Jury trials in Maryland will not resume until July 20 at the earliest, the Maryland Judiciary on Thursday told a Senate panel examining the court system’s plans for eventual resumption to full service amid efforts to prevent the viral spread of COVID-19.
Under existing emergency orders from the state’s top judge, Maryland courts will remain closed except for emergency matters through Friday, June 5. But Monday, June 8, “will not be business as usual” in Maryland courthouses as concern for public health and social distancing will remain paramount, delaying the usual daily summoning of Marylanders for jury duty in circuit court, Court of Appeals Chief Judge Mary Ellen Barbera told the Senate Judicial Proceedings Committee.
Barbera addressed the panel via video conference with Anne Arundel County Circuit Judge Laura Ripken and Chief District Court Judge John P. Morrissey.
“Jury trials will not begin for at least six weeks after reopening at this point and maybe longer depending on the recommendations that come from the (Judiciary’s pandemic) work groups and the assurances that we can keep everybody safe,” said Ripken, who chairs the Conference of Circuit Judges.
Maryland Public Defender Paul B. DeWolfe voiced understanding but also deep concern regarding the postponement of jury trials.
Criminal defendants have a constitutional right to a speedy trial before a jury but due to the pandemic-compelled emergency measure must “languish in jail and wait for an uncertain trial date,” DeWolfe told the Senate panel.
He added that his attorney staff has transferred its focus from trial preparation to pressing judges to order the pretrial release of defendants and the early release of state prisoners who are especially vulnerable to COVID-19 due to age or autoimmune deficiency.
Montgomery County State’s Attorney John McCarthy told the senators that he and his fellow prosecutors have been amenable to – and in many cases helped initiate — requests for the pretrial release of defendants not accused of violent crimes and of nonviolent prisoners with fewer than four months left to serve in prison to protect these individuals, and those who guard them, from the virus.
McCarthy said prosecutorial discretion is also important in limiting pretrial detention, noting his reticence in prosecuting people for driving on a suspended license if they are working toward having the suspension lifted. In this way, prosecutors can “take those cases out of the system that can be taken out of the system,” McCarthy said on behalf of the Maryland State’s Attorneys’ Association.
Noting the testimony of the prosecution and defense, Sen. William C. “Will” Smith Jr. said the COVID-19- inspired release of nonviolent convicts and pretrial detainees might lead to a new round of criminal justice reform.

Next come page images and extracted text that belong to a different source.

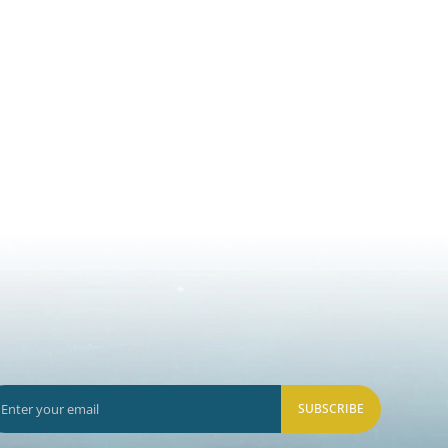
SUBSCRIBE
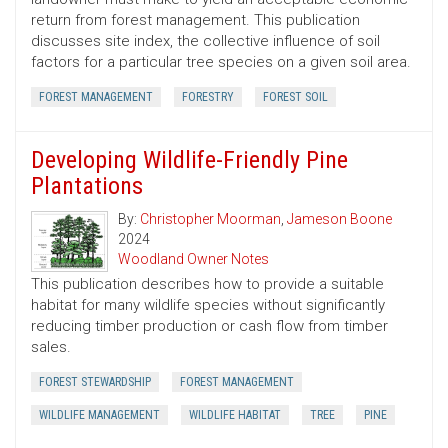
return from forest management. This publication
discusses site index, the collective influence of soil
factors for a particular tree species on a given soil area.
FOREST MANAGEMENT
FORESTRY
FOREST SOIL
Developing Wildlife-Friendly Pine
Plantations
By:
Christopher Moorman
,
Jameson Boone
2024
Woodland Owner Notes
This publication describes how to provide a suitable
habitat for many wildlife species without significantly
reducing timber production or cash flow from timber
sales.
FOREST STEWARDSHIP
FOREST MANAGEMENT
WILDLIFE MANAGEMENT
WILDLIFE HABITAT
TREE
PINE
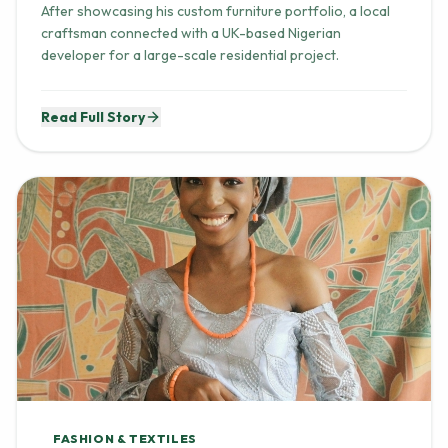
craftsman connected with a UK-based Nigerian
developer for a large-scale residential project.
Read Full Story
FASHION & TEXTILES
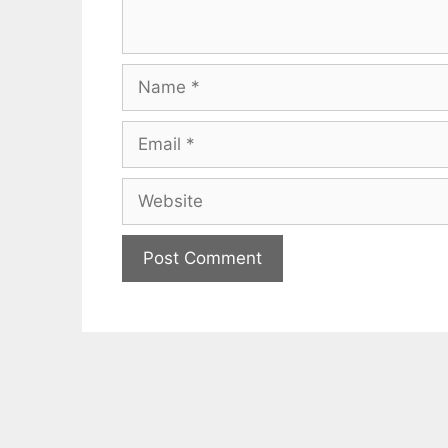
Name
Email
Website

“Maybe the pandemic has provided us an opportunity to do some outside-of-the-box thinking,” said Smith, D-Montgomery and the Senate panel’s chair. “Maybe it’s time for us to start reimagining how we do business.”
Under Barbera’s orders, circuit and district courts remain staffed for such emergency matters as domestic violence petitions, detention hearings, bail reviews, arraignments, juvenile hears and protective orders. Uncontested divorces, drug court hearings and guilty pleas have been handled remotely, the Judiciary stated.
“We have been open and working,” Ripken told the committee.
But defense attorney Mimi Teahan voiced concern about how well attorney-client privilege can be preserved if criminal trials resume amid social distancing.
Many of these private discussions occur during trial, with the lawyer and defendant having a “hushed conversation” while sitting next to each other — communication that cannot occur when standing six feet apart, Teahan told the Senate panel on behalf of the Maryland State Bar Association’s Criminal Law & Practice Section Council.
“That will definitely be a challenge,” said Teahan, of Ethridge, Quinn, Kemp, Rowan & Hartinger in Frederick.
Teahan added that pretrial questioning of prospective jurors would also be complicated by social distancing.
For example, the prosecution or defense might want to ask follow-up questions to would-be jurors who said they were victims of violence in order to determine if they could still be impartial. Such supplementary inquiries occur in muted conversations near the judge’s bench among the judge, defense, and prospective jurors to protect their privacy.
“We kind of huddle at the bench,” Teahan told the Senate panel.